**Goal of the exercise**. Track down every line below that holds "prompt" and copy it.

**Exercise input**.
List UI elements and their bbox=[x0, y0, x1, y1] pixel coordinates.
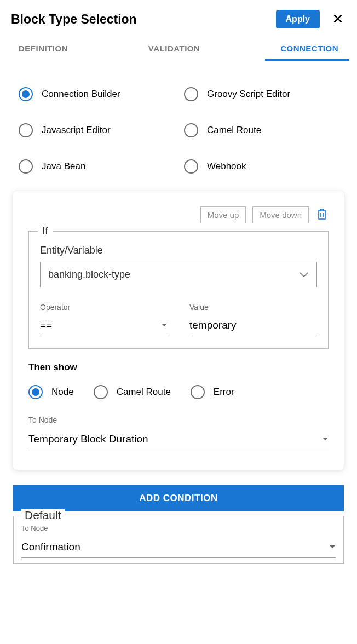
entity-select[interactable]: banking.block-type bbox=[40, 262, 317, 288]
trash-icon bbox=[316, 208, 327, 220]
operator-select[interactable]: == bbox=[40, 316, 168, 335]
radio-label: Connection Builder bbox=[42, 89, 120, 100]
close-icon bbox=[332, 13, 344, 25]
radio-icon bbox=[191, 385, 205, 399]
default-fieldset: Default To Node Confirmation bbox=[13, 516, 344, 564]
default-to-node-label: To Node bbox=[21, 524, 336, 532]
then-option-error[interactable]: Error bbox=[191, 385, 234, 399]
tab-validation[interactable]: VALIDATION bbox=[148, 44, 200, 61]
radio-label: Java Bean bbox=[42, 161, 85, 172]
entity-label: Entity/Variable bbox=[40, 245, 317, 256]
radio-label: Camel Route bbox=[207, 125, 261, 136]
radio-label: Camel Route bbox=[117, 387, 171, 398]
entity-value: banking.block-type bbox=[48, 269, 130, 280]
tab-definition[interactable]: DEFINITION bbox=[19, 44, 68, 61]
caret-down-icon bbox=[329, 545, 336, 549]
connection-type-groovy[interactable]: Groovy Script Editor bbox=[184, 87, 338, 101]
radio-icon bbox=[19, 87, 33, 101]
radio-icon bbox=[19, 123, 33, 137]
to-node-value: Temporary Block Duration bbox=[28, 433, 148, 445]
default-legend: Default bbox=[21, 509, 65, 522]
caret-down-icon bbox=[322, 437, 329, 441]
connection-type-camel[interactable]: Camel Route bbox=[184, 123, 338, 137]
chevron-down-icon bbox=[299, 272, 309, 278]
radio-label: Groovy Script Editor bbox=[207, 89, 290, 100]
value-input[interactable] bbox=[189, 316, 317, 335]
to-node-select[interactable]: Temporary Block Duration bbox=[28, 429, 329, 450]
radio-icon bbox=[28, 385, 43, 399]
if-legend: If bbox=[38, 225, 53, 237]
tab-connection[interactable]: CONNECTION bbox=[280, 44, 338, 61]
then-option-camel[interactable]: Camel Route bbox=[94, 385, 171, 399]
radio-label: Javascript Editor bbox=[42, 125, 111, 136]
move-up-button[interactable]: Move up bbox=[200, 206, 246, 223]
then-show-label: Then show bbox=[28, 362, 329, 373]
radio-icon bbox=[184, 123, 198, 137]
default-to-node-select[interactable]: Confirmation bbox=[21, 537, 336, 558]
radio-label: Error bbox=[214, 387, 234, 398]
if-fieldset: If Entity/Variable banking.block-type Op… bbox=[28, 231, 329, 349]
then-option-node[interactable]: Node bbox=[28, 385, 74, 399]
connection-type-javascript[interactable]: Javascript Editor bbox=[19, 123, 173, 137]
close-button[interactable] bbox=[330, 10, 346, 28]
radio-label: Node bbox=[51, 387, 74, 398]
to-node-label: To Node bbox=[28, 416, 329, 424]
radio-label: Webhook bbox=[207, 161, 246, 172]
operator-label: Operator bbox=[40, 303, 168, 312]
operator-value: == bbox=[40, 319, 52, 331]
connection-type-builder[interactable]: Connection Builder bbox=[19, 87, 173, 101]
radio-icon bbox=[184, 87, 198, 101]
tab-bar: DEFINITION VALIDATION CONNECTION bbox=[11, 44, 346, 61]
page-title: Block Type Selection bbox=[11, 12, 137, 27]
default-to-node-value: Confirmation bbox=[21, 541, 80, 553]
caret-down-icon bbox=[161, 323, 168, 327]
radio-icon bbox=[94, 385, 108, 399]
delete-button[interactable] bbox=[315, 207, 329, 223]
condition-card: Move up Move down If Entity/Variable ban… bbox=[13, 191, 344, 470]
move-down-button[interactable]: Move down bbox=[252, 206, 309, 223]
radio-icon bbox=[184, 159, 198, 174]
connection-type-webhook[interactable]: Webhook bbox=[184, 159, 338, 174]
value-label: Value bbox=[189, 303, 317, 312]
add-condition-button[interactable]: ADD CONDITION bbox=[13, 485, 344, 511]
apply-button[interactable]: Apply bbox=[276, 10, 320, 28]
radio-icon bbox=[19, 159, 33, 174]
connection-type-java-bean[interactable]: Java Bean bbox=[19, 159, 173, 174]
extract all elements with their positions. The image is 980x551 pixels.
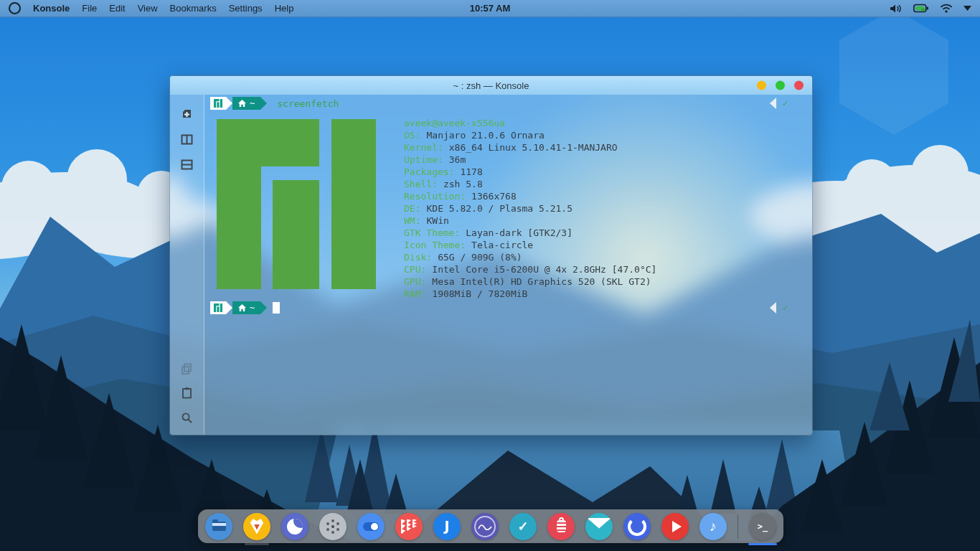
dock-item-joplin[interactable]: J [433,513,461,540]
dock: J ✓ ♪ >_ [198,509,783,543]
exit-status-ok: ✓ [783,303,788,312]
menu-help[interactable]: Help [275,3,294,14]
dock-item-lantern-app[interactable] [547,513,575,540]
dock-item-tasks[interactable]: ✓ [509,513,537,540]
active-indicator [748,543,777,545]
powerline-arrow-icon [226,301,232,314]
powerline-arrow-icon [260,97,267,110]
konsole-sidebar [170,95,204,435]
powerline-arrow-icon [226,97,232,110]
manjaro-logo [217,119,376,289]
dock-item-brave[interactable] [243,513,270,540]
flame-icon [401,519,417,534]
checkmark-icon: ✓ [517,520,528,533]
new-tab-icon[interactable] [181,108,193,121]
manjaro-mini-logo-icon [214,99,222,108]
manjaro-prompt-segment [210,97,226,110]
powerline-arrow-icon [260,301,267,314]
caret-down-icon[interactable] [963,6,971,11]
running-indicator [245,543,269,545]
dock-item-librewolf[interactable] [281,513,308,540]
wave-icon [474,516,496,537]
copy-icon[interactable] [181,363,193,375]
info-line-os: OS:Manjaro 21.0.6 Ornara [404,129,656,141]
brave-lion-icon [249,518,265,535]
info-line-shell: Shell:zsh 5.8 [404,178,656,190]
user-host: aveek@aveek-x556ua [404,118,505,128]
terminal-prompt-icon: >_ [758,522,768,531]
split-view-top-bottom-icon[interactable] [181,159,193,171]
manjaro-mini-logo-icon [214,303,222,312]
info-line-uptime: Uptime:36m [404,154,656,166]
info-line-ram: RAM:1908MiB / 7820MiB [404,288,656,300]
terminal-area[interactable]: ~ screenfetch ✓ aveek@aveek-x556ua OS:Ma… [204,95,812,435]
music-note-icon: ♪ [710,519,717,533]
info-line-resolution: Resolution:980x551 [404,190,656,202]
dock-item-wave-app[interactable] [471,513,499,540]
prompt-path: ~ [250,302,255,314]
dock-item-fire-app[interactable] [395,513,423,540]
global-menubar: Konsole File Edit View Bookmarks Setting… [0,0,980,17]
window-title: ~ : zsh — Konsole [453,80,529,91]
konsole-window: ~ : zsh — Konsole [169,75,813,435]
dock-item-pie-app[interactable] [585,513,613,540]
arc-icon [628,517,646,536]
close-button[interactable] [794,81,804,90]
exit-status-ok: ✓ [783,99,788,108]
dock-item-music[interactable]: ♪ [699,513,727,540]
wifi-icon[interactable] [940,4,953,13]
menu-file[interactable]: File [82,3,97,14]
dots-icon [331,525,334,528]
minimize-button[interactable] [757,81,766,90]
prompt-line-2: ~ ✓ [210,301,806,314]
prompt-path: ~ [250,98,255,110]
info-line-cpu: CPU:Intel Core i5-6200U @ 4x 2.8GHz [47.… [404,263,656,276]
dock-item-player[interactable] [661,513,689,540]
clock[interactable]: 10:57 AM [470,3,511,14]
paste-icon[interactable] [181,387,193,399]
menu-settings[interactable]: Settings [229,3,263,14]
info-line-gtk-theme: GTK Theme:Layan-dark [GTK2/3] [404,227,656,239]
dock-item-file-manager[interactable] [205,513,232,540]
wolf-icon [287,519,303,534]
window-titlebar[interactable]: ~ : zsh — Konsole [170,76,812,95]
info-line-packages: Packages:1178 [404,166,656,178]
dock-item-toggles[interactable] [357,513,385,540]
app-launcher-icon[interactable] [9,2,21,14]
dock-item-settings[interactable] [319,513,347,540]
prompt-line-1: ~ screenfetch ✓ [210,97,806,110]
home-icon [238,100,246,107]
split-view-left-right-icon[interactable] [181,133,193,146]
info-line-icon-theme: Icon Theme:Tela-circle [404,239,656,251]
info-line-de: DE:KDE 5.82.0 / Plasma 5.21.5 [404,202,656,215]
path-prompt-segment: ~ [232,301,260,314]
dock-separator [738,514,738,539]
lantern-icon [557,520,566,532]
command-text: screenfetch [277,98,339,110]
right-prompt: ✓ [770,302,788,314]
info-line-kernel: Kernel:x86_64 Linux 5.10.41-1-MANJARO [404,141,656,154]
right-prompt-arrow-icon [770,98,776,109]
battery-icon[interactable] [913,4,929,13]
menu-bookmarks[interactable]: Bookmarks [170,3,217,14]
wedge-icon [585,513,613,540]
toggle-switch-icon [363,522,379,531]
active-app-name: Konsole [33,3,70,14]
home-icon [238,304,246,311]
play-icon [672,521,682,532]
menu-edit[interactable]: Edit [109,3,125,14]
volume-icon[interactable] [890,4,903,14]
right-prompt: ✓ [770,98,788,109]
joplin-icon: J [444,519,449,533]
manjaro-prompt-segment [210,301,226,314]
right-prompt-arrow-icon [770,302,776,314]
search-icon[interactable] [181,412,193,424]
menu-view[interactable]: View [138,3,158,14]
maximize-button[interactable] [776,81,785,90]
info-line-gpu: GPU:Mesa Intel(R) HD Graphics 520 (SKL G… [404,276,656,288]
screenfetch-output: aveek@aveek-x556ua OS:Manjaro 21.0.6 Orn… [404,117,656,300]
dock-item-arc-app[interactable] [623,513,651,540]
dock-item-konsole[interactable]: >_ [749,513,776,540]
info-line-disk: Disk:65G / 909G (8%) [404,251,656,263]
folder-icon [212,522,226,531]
==
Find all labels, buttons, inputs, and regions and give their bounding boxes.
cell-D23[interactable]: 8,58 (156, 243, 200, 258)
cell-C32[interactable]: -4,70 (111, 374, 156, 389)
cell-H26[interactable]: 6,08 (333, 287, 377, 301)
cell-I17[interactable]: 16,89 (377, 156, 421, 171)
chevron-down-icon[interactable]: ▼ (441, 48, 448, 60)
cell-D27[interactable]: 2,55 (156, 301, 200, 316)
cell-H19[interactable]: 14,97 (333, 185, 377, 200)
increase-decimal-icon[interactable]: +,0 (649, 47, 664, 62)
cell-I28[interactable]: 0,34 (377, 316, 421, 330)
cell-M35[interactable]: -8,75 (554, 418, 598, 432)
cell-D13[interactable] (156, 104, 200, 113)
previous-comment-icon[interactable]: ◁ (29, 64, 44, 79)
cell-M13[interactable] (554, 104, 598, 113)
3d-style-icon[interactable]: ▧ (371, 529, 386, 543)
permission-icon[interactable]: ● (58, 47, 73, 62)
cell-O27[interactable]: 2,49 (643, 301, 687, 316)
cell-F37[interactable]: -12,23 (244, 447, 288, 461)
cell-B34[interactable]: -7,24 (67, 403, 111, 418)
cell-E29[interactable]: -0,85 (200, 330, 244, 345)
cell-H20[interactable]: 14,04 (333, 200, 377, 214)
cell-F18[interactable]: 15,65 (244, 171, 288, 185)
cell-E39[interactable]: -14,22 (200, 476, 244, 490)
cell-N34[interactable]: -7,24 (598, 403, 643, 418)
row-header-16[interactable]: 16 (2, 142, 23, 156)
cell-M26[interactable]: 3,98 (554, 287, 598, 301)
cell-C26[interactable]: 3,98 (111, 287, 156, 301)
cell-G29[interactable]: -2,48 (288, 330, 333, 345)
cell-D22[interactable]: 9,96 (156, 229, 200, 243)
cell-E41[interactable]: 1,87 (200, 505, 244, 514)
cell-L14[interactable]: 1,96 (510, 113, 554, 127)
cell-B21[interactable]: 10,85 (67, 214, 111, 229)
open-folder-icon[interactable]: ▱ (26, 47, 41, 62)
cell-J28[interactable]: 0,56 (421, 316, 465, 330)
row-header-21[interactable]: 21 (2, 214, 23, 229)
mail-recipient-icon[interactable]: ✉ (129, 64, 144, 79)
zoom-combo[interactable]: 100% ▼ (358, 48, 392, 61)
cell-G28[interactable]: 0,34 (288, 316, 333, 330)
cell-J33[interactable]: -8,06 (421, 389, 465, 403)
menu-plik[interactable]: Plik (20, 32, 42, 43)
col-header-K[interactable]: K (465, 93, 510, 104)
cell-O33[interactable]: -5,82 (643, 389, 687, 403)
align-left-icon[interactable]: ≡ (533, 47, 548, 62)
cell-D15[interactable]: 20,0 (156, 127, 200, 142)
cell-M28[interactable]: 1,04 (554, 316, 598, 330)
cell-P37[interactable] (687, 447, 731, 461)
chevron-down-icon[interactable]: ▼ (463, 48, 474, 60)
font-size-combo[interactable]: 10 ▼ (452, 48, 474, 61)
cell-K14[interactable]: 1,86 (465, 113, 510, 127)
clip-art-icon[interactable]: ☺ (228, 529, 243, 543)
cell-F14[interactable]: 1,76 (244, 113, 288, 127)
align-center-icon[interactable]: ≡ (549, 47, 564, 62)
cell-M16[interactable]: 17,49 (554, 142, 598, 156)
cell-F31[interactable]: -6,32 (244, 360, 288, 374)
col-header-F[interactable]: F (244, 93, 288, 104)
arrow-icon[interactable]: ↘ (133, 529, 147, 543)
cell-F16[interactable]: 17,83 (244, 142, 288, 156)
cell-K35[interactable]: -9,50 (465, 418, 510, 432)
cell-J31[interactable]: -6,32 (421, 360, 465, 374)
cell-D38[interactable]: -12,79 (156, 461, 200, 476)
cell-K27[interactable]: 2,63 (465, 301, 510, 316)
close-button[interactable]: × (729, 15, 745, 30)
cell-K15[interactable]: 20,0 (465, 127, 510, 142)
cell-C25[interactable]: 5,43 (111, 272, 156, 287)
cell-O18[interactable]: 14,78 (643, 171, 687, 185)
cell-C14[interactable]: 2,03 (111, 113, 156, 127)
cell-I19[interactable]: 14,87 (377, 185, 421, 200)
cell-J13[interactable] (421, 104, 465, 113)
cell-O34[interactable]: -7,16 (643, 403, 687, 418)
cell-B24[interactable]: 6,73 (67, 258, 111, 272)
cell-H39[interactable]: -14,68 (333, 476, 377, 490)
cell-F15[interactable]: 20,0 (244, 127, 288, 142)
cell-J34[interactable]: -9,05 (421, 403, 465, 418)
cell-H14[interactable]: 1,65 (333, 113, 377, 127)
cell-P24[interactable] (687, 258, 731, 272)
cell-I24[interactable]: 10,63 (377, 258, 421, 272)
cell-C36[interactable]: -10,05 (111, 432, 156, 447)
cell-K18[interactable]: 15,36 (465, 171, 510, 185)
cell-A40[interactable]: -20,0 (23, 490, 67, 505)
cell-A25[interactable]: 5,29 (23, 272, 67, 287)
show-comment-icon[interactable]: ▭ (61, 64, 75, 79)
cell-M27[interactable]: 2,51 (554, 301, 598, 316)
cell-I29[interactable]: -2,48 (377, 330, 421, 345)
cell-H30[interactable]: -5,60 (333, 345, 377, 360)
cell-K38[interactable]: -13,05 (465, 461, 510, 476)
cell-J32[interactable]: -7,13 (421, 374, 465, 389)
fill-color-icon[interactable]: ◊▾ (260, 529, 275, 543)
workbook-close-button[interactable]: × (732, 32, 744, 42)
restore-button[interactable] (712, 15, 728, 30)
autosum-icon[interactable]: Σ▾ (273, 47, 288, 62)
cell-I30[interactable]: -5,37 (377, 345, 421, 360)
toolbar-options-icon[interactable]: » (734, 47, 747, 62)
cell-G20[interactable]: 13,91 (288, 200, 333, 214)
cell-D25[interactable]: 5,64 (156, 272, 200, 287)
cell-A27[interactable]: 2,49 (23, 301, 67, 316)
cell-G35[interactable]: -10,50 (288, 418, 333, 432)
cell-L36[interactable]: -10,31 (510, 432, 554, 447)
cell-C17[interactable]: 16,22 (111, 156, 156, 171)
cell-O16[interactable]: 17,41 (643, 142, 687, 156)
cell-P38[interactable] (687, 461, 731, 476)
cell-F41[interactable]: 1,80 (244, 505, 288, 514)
--
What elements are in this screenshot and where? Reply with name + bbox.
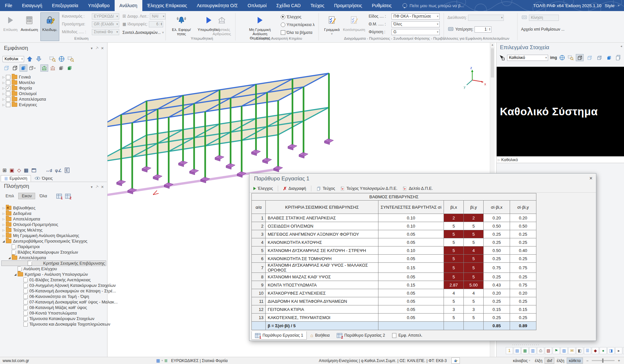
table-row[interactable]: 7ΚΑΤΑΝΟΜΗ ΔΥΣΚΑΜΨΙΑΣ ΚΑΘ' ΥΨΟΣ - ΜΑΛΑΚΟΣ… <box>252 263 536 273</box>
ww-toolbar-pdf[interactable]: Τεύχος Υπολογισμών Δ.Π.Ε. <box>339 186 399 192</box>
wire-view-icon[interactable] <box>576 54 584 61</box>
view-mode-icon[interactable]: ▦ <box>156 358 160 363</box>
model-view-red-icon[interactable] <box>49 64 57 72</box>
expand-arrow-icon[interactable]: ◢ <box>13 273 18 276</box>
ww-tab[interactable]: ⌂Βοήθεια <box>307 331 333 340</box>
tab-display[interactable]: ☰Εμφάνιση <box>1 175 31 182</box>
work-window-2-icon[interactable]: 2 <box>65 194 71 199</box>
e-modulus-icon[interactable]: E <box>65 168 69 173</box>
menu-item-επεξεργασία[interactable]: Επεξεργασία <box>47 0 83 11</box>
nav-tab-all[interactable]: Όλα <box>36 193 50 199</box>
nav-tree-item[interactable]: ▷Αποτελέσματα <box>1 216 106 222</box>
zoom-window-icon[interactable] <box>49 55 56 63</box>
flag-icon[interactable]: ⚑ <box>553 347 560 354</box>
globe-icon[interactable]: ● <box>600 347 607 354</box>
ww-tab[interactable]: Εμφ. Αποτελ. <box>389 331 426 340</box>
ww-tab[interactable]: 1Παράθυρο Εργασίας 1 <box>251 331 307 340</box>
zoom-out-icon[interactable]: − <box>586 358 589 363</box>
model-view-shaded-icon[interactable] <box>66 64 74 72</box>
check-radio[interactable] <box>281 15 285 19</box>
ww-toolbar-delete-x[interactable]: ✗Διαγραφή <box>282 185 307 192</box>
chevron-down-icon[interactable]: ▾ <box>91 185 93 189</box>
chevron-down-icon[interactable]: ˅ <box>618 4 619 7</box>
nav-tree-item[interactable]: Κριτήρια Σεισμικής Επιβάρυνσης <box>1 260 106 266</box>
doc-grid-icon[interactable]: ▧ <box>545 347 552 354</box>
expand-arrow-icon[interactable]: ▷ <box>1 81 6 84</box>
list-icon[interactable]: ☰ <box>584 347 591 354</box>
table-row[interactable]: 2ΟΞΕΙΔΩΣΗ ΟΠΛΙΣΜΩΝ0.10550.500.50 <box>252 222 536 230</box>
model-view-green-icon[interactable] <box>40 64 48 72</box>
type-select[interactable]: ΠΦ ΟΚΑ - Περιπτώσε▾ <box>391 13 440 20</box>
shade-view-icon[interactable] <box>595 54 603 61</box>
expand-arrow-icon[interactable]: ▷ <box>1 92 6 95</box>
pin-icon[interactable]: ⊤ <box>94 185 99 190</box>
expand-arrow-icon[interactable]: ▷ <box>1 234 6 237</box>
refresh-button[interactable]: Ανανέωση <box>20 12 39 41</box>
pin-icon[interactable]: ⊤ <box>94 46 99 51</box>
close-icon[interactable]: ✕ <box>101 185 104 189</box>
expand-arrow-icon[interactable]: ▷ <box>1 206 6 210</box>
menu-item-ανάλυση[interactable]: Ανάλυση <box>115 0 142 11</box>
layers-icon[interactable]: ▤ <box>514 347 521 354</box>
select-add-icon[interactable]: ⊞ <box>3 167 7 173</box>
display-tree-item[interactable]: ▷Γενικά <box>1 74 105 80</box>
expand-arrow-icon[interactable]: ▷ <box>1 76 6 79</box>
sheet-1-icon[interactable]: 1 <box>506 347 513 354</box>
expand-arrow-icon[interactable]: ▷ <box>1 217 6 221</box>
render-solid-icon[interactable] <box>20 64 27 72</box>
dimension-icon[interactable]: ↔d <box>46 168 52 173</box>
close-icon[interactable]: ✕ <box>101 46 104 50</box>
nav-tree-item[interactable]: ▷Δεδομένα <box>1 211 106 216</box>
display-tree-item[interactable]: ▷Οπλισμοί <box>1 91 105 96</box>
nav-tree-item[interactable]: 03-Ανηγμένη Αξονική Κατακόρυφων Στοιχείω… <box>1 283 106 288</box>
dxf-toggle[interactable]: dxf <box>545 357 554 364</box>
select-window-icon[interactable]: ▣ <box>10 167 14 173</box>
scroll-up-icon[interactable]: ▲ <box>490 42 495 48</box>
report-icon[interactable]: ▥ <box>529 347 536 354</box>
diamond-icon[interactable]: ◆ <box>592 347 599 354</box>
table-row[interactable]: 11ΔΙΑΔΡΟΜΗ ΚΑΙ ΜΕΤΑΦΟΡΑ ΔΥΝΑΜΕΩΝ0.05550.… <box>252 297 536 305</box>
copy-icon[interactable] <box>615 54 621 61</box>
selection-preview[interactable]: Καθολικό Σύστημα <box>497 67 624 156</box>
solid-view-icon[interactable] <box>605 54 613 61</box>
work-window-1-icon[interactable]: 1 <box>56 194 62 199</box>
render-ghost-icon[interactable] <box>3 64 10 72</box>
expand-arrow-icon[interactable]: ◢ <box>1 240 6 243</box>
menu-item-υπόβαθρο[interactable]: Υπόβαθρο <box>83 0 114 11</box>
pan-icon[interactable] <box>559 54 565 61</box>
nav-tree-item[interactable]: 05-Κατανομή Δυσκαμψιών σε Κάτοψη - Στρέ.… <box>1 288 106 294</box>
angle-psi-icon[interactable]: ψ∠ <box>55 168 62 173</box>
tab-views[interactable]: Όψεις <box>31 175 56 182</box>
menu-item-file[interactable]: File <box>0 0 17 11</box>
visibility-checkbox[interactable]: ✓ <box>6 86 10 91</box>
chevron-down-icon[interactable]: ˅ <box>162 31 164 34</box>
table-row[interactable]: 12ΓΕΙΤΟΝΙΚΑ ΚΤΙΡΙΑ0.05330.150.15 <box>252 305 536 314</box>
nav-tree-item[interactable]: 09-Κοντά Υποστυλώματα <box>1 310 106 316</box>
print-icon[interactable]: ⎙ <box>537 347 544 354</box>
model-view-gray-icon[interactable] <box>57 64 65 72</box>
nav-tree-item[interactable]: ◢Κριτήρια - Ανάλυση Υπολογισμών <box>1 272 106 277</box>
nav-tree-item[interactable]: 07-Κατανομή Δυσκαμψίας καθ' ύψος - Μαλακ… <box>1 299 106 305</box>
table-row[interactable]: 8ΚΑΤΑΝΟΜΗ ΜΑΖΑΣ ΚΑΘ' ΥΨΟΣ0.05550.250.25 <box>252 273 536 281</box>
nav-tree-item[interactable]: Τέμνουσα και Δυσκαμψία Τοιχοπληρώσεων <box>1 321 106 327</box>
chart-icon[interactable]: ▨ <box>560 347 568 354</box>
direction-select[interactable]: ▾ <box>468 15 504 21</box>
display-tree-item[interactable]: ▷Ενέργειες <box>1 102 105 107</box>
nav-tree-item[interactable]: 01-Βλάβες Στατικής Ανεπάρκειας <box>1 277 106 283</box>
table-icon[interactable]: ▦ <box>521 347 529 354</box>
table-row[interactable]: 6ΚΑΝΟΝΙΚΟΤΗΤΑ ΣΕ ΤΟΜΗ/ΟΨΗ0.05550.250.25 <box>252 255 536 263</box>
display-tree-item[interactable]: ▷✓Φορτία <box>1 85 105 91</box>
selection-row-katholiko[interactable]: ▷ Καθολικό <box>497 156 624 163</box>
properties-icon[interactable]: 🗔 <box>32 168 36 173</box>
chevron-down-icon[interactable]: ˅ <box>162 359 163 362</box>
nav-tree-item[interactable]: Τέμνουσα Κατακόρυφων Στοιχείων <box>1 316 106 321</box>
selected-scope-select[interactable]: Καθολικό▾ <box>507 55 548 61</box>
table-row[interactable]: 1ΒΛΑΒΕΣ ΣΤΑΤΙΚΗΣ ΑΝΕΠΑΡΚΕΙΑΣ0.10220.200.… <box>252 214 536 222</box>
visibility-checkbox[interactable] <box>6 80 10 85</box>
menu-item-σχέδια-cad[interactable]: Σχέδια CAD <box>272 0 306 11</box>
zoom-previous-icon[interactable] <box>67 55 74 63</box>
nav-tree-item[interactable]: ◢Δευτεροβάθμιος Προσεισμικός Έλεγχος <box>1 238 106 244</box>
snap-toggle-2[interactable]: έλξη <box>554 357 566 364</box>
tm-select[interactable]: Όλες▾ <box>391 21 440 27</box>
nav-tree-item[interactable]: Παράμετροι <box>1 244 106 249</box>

**Solution for this exercise**.
manjaro-prompt-segment [210,97,226,110]
terminal-prompt-icon: >_ [758,522,768,531]
prompt-path: ~ [250,302,255,314]
prompt-line-2: ~ ✓ [210,301,806,314]
prompt-path: ~ [250,98,255,110]
prompt-line-1: ~ screenfetch ✓ [210,97,806,110]
path-prompt-segment: ~ [232,301,260,314]
right-prompt: ✓ [770,302,788,314]
right-prompt-arrow-icon [770,98,776,109]
right-prompt: ✓ [770,98,788,109]
manjaro-prompt-segment [210,301,226,314]
right-prompt-arrow-icon [770,302,776,314]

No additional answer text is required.